Ein Blatt, in dem schon Jahrzehnte vor der Gründung der AfD Monat für Monat zu lesen war, wie viel AfD in diesem Land steckt.
Ein Blatt, in dem schon Jahrzehnte vor der Gründung der AfD Monat für Monat zu lesen war, wie viel AfD in diesem Land steckt.

Der Mensch ist ein irrationales Wesen. Marketingleute sind sich dessen bewusst. Ihr Ziel ist es, Konsumenten zu Impulskäufen zu verleiten. Das gilt nicht nur für die »Quengelware« an den Supermarktkassen (auf Kindeshöhe platzierte Süßigkeiten), sondern auch für Zeitschriften.

Ich spreche aus Erfahrung. Ich habe mir »Konkret« zunächst nur spontan gekauft.
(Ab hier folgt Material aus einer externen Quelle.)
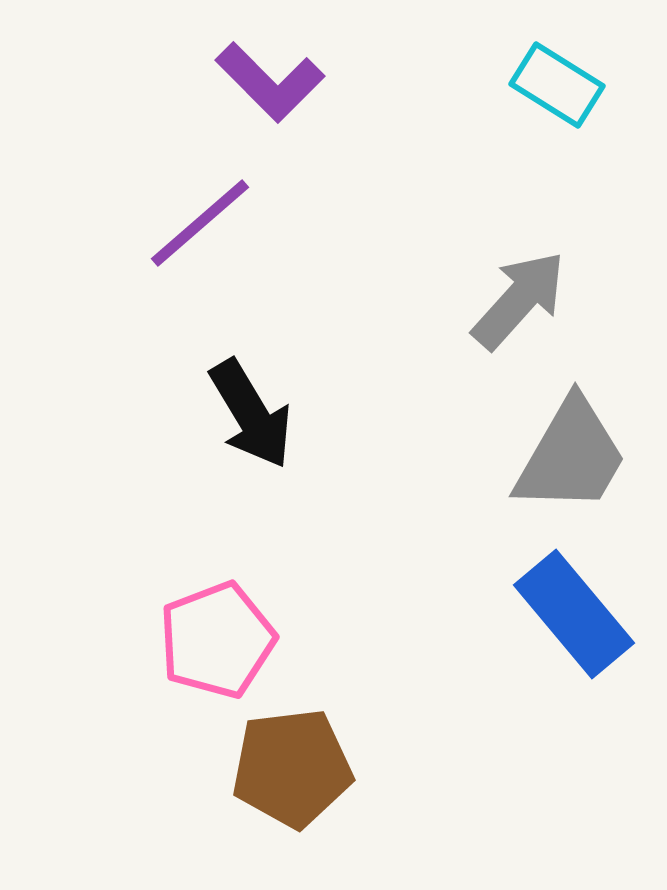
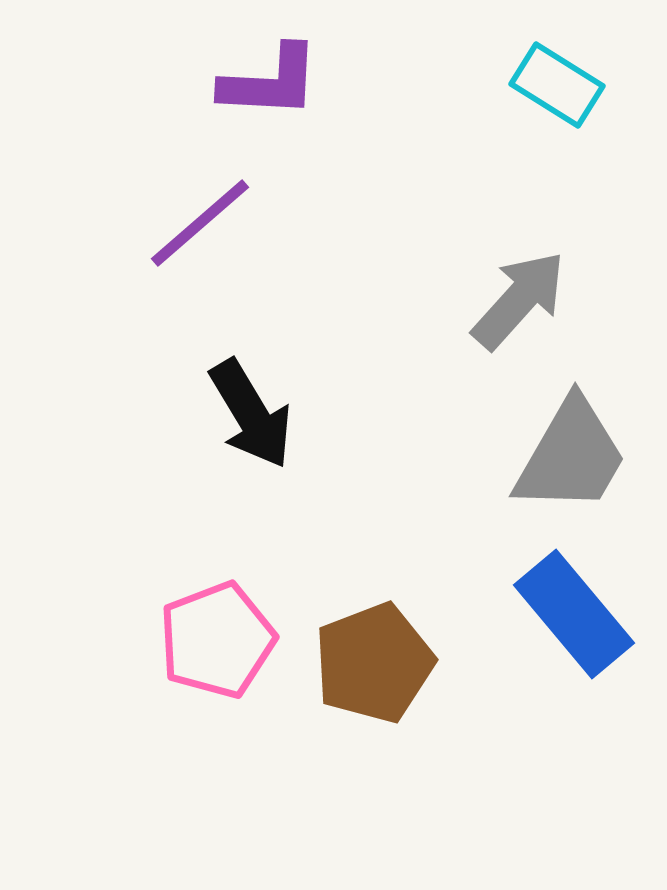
purple L-shape: rotated 42 degrees counterclockwise
brown pentagon: moved 82 px right, 105 px up; rotated 14 degrees counterclockwise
Weil mich das Titelbild ansprach oder weil ich beim Blättern in der Ausgabe feststellte, dass Gremlizas Kolumne nicht der einzige interessante Text war. Da dies häufiger geschah, wurde ich irgendwann zum regelmäßigen Leser. Marketingtechnisch gesprochen: Ich war zu einem Stammkunden geworden. Unternehmen brauchen solche Gewohnheitskäufer. Diese sind es, die für das Grundrauschen in der Kasse sorgen und aus einem Produkt eine emotional aufgeladene Marke machen.
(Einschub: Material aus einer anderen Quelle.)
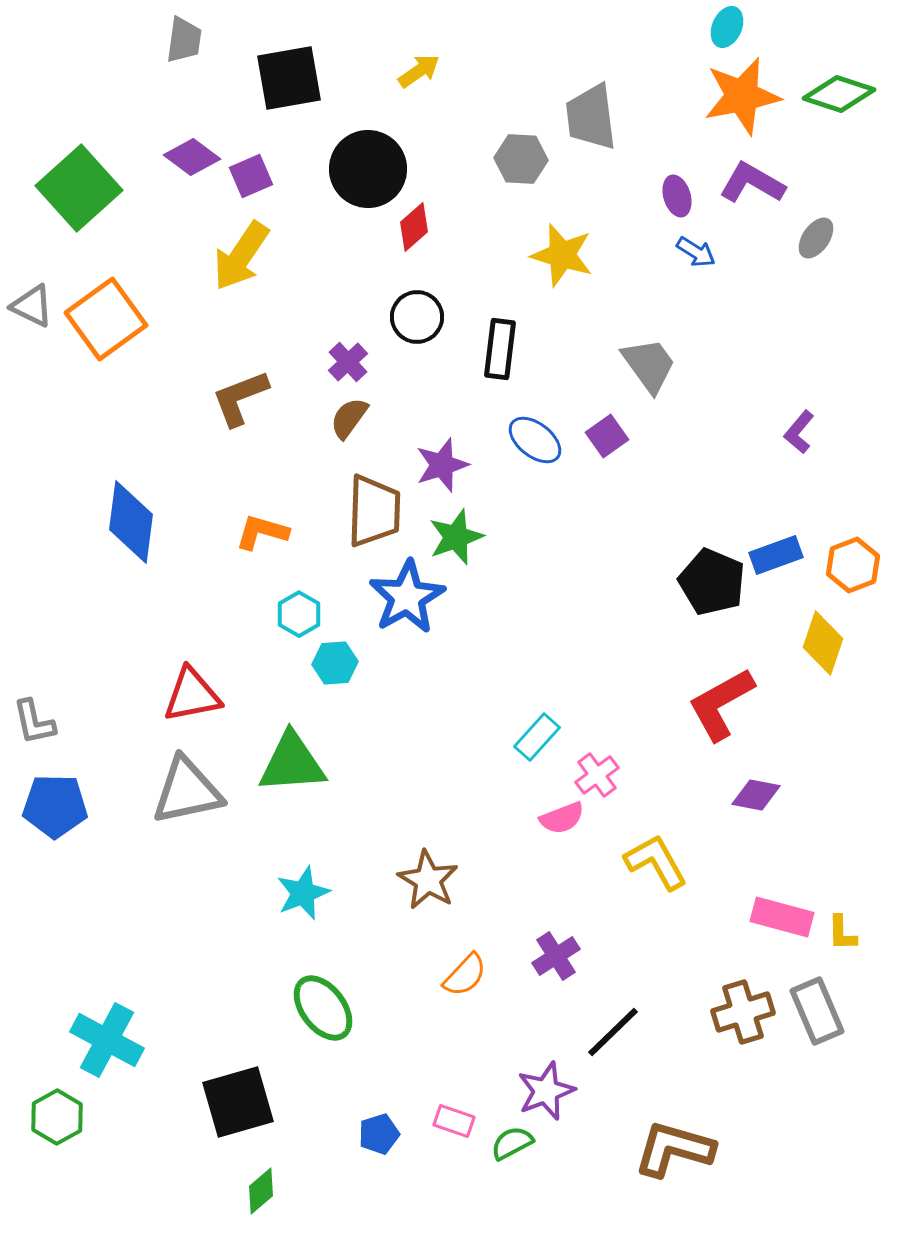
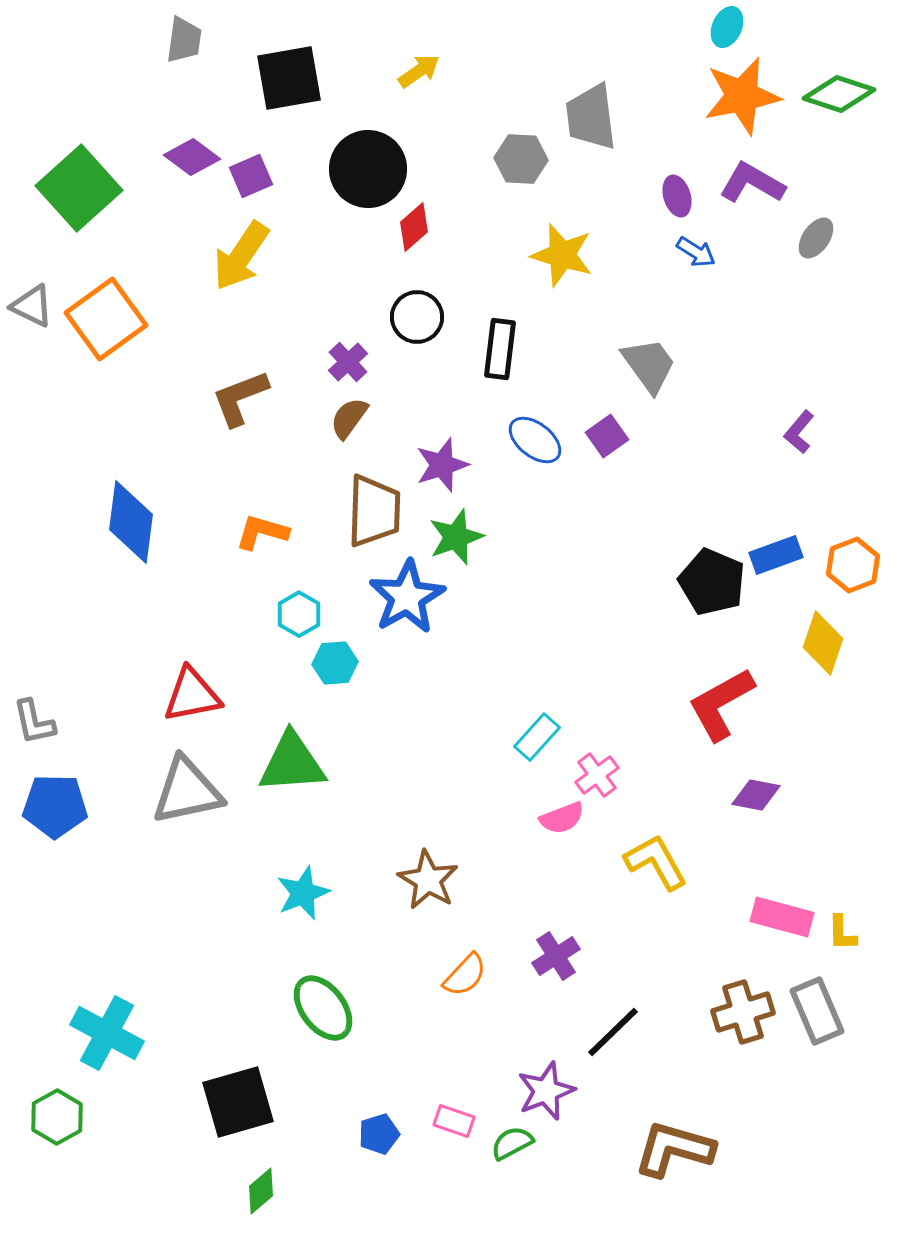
cyan cross at (107, 1040): moved 7 px up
»Konkret« ist eine solche Marke. Sie ist das Nutella unter den linken Printerzeugnissen – umstritten, aber unangreifbar. Dass man jetzt die Druckmaschinen abschaltet und auf digital setzt, ist so, als würde ein Nichtschwimmer beschließen, Wasserball zu spielen. »Konkret« war online nämlich bisher ein Fall für Nostalgiker. Der Anblick der Website vermittelt das Internetfeeling von 2014. Und in den sozialen Netzwerken findet die Zeitschrift praktisch nicht statt (ich habe mehr Follower auf Instagram als »Konkret«). Es ist ein Mysterium, wie man es schaffen will, papierkonditionierte Leser dazu zu bringen, künftig auf den Bildschirm zu starren.

So wird »Konkret« vermutlich den Weg der nicht mehr unter uns weilenden »Spex« gehen, die 2018 erst aus den Zeitschriftenregalen verschwand und dann aus dem Bewusstsein. Denn www.konkret-magazin.de ist nicht www.bild.de. Eine Nischenzeitschrift muss in Supermärkten und Bahnhofsbuchhandlungen sichtbar sein. Sonst verliert sie ihre Impulskäufer. Und ohne Impulskäufer… siehe oben.  Frank Jöricke

Heimlichkeit der Negation

Ein Satz, den ich bis heute nicht vergessen habe, lautet: »Wenn du etwas unbedingt verheimlichen willst, musst du es in ›Konkret‹ veröffentlichen.« Ausgesprochen hat ihn, um die Jahrtausendwende, ein Freund von mir, ein langjähriger Autor der linken Monatszeitschrift. Ich habe damals sehr lachen müssen über diesen Satz, der mir im Gedächtnis geblieben ist, weil er in so komprimierter Form so viel bittere Wahrheit über Deutschland und seine Linke enthält.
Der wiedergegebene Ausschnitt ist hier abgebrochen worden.